MSc projects

The projects below are those already proposed specifically for an MSc by Research. However, other projects can be designed and agreed through discussion with staff at the interview stage. Prospective students are encouraged to also look at the PhD project webpages for the types of projects that could be adapted for an MSc and should feel free to contact potential supervisors to discuss options.

Exoplanet mass function for nearby stars

Hugh Jones, Mikko Tuomi

The advent of powerful sub-mm observatories means that dust disks are now being routinely discovered around many nearby stars. The combination of alignment information with large numbers of radial velocity measurements offers the opportunity to construct a sample of nearby stars for which the planetary mass can be precisely determined. Previous determinations of planetary mass by radial velocities suffer from an orbital inclination uncertainty and those from transits rely on a mass-radius relationship. This project thus  represents a direct method to determine the exoplanet mass function based on nearby stars. Much of the project will be concerned with quantifying the activity and geometric biases within the sample of nearby stars considered.

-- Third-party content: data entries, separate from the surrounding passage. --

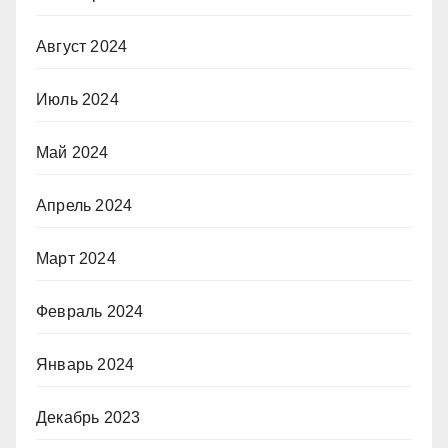
Август 2024
Июль 2024
Май 2024
Апрель 2024
Март 2024
Февраль 2024
Январь 2024
Декабрь 2023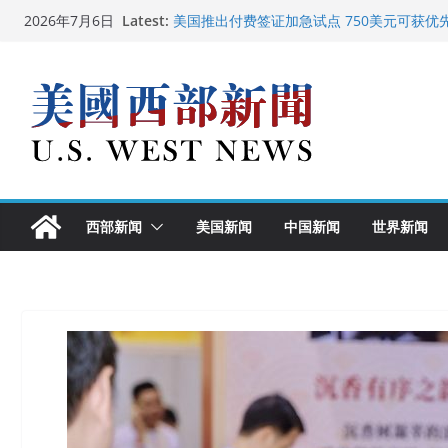
Skip
Latest:
美国推出付费签证加急试点 750美元可获优
2026年7月6日
to
美国加州正式设立“李小龙日” 成首位获州级
美国最高法院维持“出生公民权” : 出生在美
content
中国驻美国大使谢锋邀请美国老教师罗纳德·
广州市沉香协会会长周天明：让沉香有序走
西部新闻
美国新闻
中国新闻
世界新闻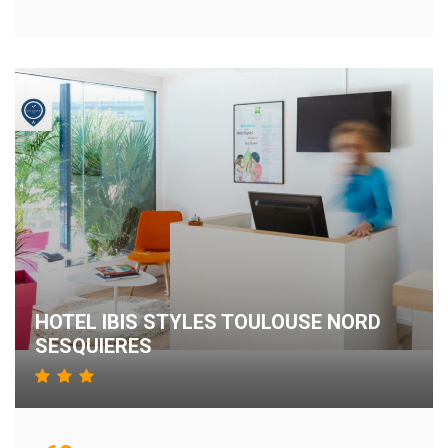
HOTEL IBIS STYLES TOULOUSE NORD
SESQUIERES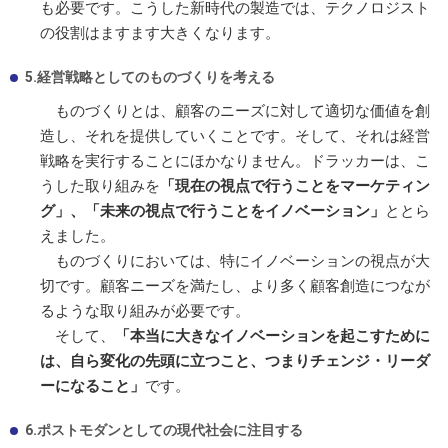
も必要です。こうした新時代の製造では、テクノロジスト
の役割はますます大きくなります。
5.経営戦略としてのものづくりを考える
ものづくりとは、顧客のニーズに対して適切な価値を創
造し、それを提供していくことです。そして、それは経営
戦略を実行することにほかなりません。ドラッカーは、こ
うした取り組みを
「現在の視点で行うことをマーケティン
グ」、「未来の視点で行うことをイノベーション」
ととら
えました。
ものづくりにおいては、特にイノベーションの視点が大
切です。顧客ニーズを満たし、より多く顧客創造につなが
るような取り組みが必要です。
そして、
「本当に大きなイノベーションを起こすために
は、自ら変化の先頭に立つこと、つまりチェンジ・リーダ
ーになること」
です。
6.ポストモダンとしての現代社会に注目する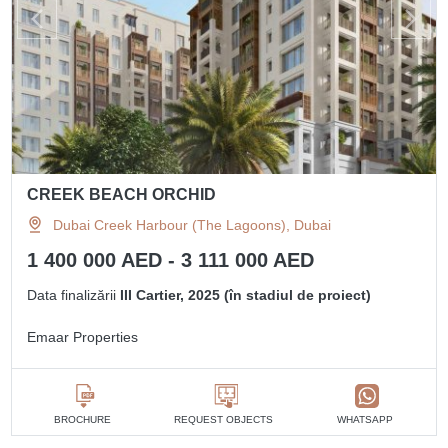
CREEK BEACH ORCHID
Dubai Creek Harbour (The Lagoons), Dubai
1 400 000 AED - 3 111 000 AED
Data finalizării
III Cartier, 2025 (în stadiul de proiect)
Emaar Properties
BROCHURE
REQUEST OBJECTS
WHATSAPP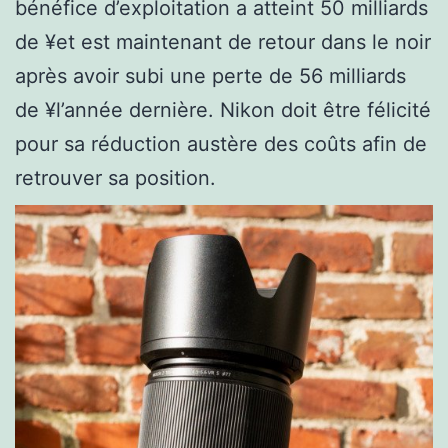
bénéfice d’exploitation a atteint 50 milliards
de ¥et est maintenant de retour dans le noir
après avoir subi une perte de 56 milliards
de ¥l’année dernière. Nikon doit être félicité
pour sa réduction austère des coûts afin de
retrouver sa position.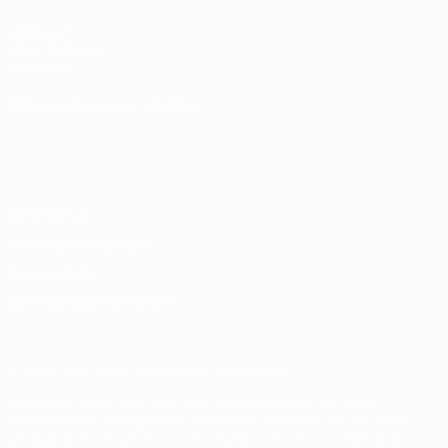
UEFA.com
UEFA-Stiftung
für Kinder
SPRACHE &AUML;NDERN
Deutsch
English
Français
Deutsch
Русский
Español
Italiano
Português
Datenschutz
Nutzungsbedingungen
Cookie-Politik
Datenschutzeinstellungen
© 1998-2026 UEFA. Alle Rechte vorbehalten
Der Name UEFA, das UEFA-Logo und alle Marken von UEFA-
Wettbewerben sind geschützte Marken und/oder von der UEFA
urheberrechtlich geschützt. Sie dürfen nicht für kommerzielle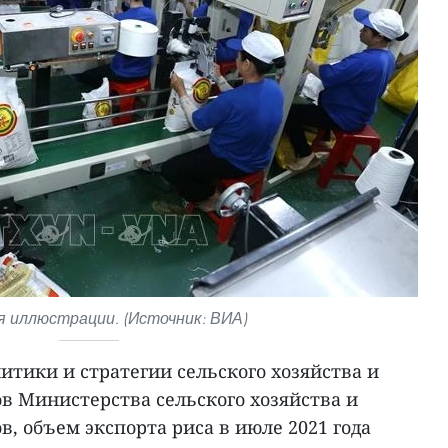
 иллюстрации. (Источник: ВИА)
тики и стратегии сельского хозяйства и
в Министерства сельского хозяйства и
в, объем экспорта риса в июле 2021 года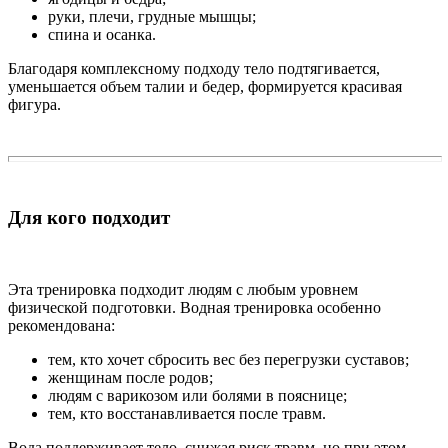
руки, плечи, грудные мышцы;
спина и осанка.
Благодаря комплексному подходу тело подтягивается,
уменьшается объем талии и бедер, формируется красивая
фигура.
Для кого подходит
Эта тренировка подходит людям с любым уровнем
физической подготовки. Водная тренировка особенно
рекомендована:
тем, кто хочет сбросить вес без перегрузки суставов;
женщинам после родов;
людям с варикозом или болями в пояснице;
тем, кто восстанавливается после травм.
Вода поддерживает тело, снижая риск травм, но при этом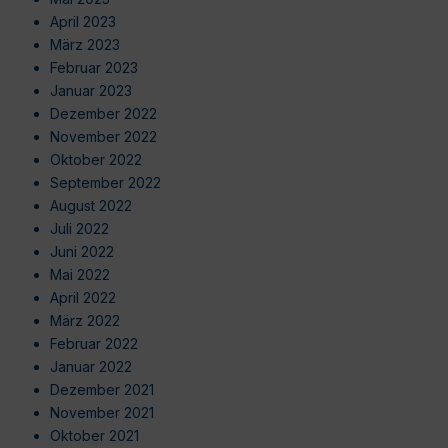
April 2023
März 2023
Februar 2023
Januar 2023
Dezember 2022
November 2022
Oktober 2022
September 2022
August 2022
Juli 2022
Juni 2022
Mai 2022
April 2022
März 2022
Februar 2022
Januar 2022
Dezember 2021
November 2021
Oktober 2021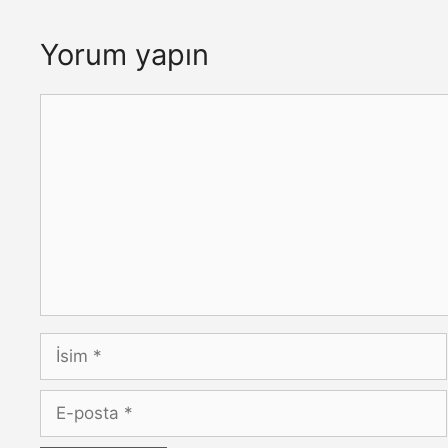
Yorum yapın
Yorum
İsim
E-
posta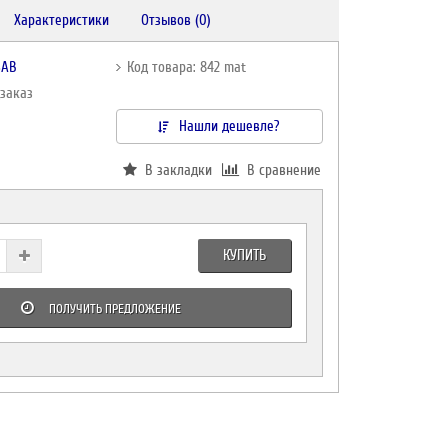
Характеристики
Отзывов (0)
SAB
Код товара: 842 mat
дзаказ
Нашли дешевле?
В закладки
В сравнение
КУПИТЬ
ПОЛУЧИТЬ ПРЕДЛОЖЕНИЕ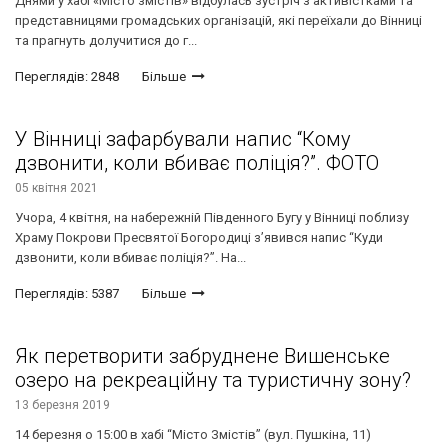
Днями у хабі «Місто змістів» відбулась зустріч з активістками та
представницями громадських організацій, які переїхали до Вінниці
та прагнуть долучитися до г...
Переглядів: 2848
Більше
У Вінниці зафарбували напис “Кому
дзвонити, коли вбиває поліція?”. ФОТО
05 квітня 2021
Учора, 4 квітня, на набережній Південного Бугу у Вінниці поблизу
Храму Покрови Пресвятої Богородиці з’явився напис “Куди
дзвонити, коли вбиває поліція?”. На...
Переглядів: 5387
Більше
Як перетворити забруднене Вишенське
озеро на рекреаційну та туристичну зону?
13 березня 2019
14 березня о 15:00 в хабі “Місто Змістів” (вул. Пушкіна, 11)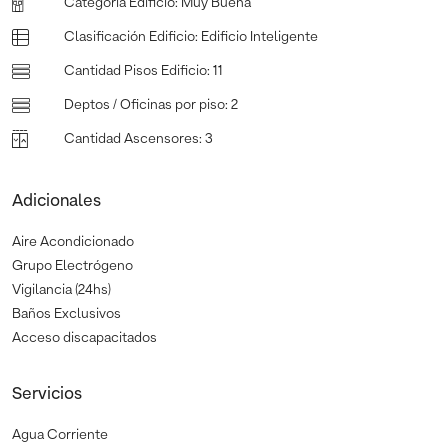
Categoria Edificio
:
Muy Buena
Clasificación Edificio
:
Edificio Inteligente
Cantidad Pisos Edificio
:
11
Deptos / Oficinas por piso
:
2
Cantidad Ascensores
:
3
Adicionales
Aire Acondicionado
Grupo Electrógeno
Vigilancia (24hs)
Baños Exclusivos
Acceso discapacitados
Servicios
Agua Corriente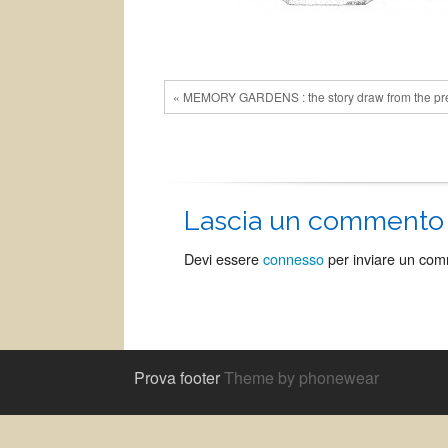
« MEMORY GARDENS : the story draw from the p
Lascia un commento
Devi essere
connesso
per inviare un co
Prova footer
Theme by phonewear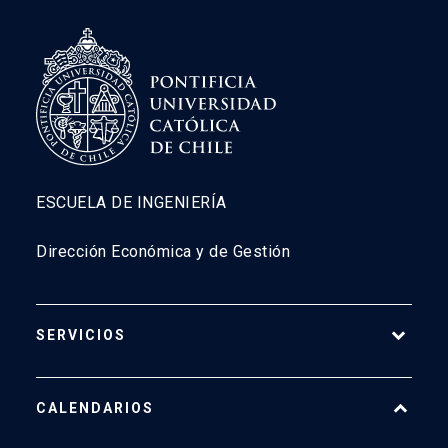
ESCUELA DE INGENIERÍA
Dirección Económica y de Gestión
SERVICIOS
Pago Web
CALENDARIOS
7500
launch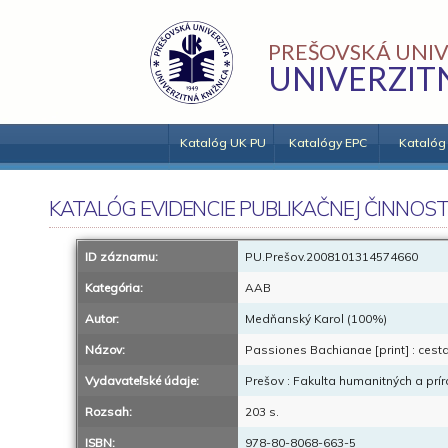
PREŠOVSKÁ UNIV
UNIVERZIT
Katalóg UK PU
Katalógy EPC
Katalóg
KATALÓG EVIDENCIE PUBLIKAČNEJ ČINNOST
ID záznamu:
PU.Prešov.2008101314574660
Kategória:
AAB
Autor:
Medňanský Karol (100%)
Názov:
Passiones Bachianae [print] : cest
Vydavateľské údaje:
Prešov : Fakulta humanitných a prí
Rozsah:
203 s.
ISBN:
978-80-8068-663-5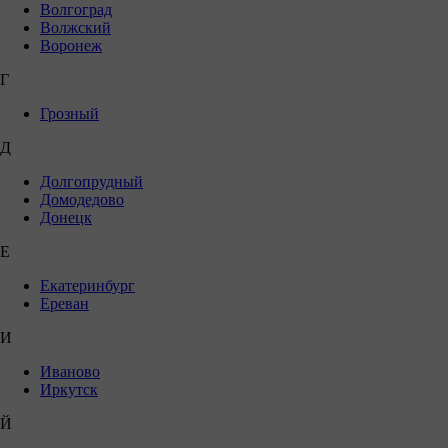
Волгоград
Волжский
Воронеж
Г
Грозный
Д
Долгопрудный
Домодедово
Донецк
Е
Екатеринбург
Ереван
И
Иваново
Иркутск
Й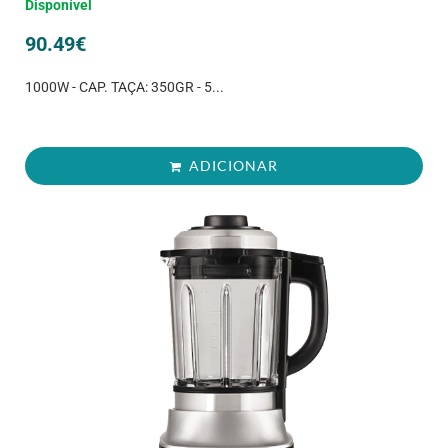
Disponível
90.49
€
1000W - CAP. TAÇA: 350GR - 5...
ADICIONAR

Comparison of Gaia results for resolved binary systems

Hugh Jones, Ricky Smart (Torino)

The candidate will compile a list of known resolved double stars and will extract the Gaia solutions for these objects. They will compare the differences of the astrometric measures of all component combinations with the error estimates. These differences will be a direct check on the error estimates, highlight any magnitude correlations if present and will allow a test of small (<1 arcminute) vs large (>10 arcminute) correlated results. The testing will be carried out in an IDL environment with a sequence of procedures already available for the collection and comparison of datasets.

EXOhSPEC

Bill Martin, Hugh Jones

This project is to build the so-called EXOhSPEC prototype spectrograph (Exoplanet high resolution spectrograph). It will be entirely built from catalogue components but will utilise technologies not deployed in astronomical spectrographs. EXOhSPEC will be tested on the Sun and local stars both in the laboratory, on local automated telescope as well as with telescopes in Thailand. The final version is destined for the Thai National Telescope. It is intended to have the fewest possible optical surfaces for a high resolution spectrograph and its efficiency and small size will make it highly attractive. The key development that we wish to introduce is active metrology of the system which enables us to envisage a small athermal design made from off the shelf parts which is replicable and scalable. The aim of the project is to be able to build a prototype to significantly extend the reach of precision radial velocities to higher precisions and efficiencies.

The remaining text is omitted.